**TASK ITEM**
What is needed is an exact copy of every entry below, with the pictures left out.

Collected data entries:
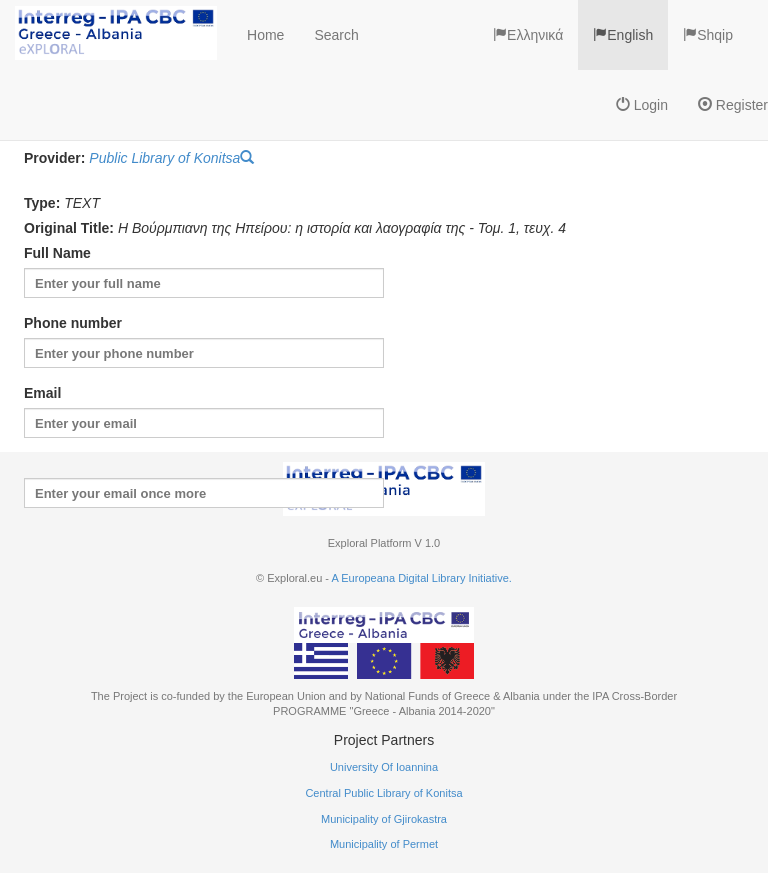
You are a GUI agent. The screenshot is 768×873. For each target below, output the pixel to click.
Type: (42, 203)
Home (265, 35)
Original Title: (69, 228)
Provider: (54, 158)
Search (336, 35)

**TASK OUTPUT**
You are a GUI agent. The screenshot is 768×873. For each target below, output the pixel to click.
Type: (42, 203)
Home (265, 35)
Original Title: (69, 228)
Provider: (54, 158)
Search (336, 35)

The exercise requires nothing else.